====== RECORDED DATA
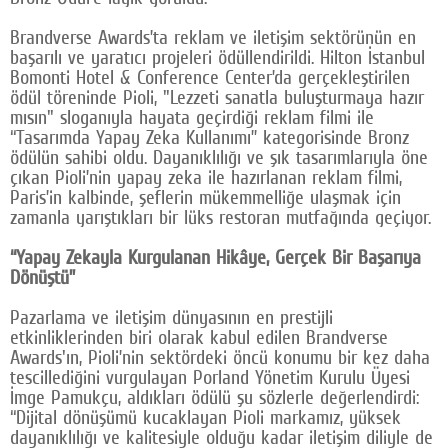
Google Plus
Brandverse Awards’ta reklam ve iletişim sektörünün en
başarılı ve yaratıcı projeleri ödüllendirildi. Hilton İstanbul
© 2026 TÜM HAKLARI SAKLIDIR
Bomonti Hotel & Conference Center’da gerçekleştirilen
ödül töreninde Pioli, "Lezzeti sanatla buluşturmaya hazır
mısın" sloganıyla hayata geçirdiği reklam filmi ile
“Tasarımda Yapay Zeka Kullanımı” kategorisinde Bronz
ödülün sahibi oldu. Dayanıklılığı ve şık tasarımlarıyla öne
çıkan Pioli’nin yapay zeka ile hazırlanan reklam filmi,
Paris’in kalbinde, şeflerin mükemmelliğe ulaşmak için
zamanla yarıştıkları bir lüks restoran mutfağında geçiyor.
“Yapay Zekayla Kurgulanan Hikâye, Gerçek Bir Başarıya
Dönüştü”
Pazarlama ve iletişim dünyasının en prestijli
etkinliklerinden biri olarak kabul edilen Brandverse
Awards'ın, Pioli’nin sektördeki öncü konumu bir kez daha
tescillediğini vurgulayan Porland Yönetim Kurulu Üyesi
İmge Pamukçu, aldıkları ödülü şu sözlerle değerlendirdi:
“Dijital dönüşümü kucaklayan Pioli markamız, yüksek
dayanıklılığı ve kalitesiyle olduğu kadar iletişim diliyle de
============
- EXERCISE PROMPT -
For each line above that holds the string "iletişim", provide a copy of that line.

- WRITTEN SOLUTION -
Brandverse Awards’ta reklam ve iletişim sektörünün en
Pazarlama ve iletişim dünyasının en prestijli
dayanıklılığı ve kalitesiyle olduğu kadar iletişim diliyle de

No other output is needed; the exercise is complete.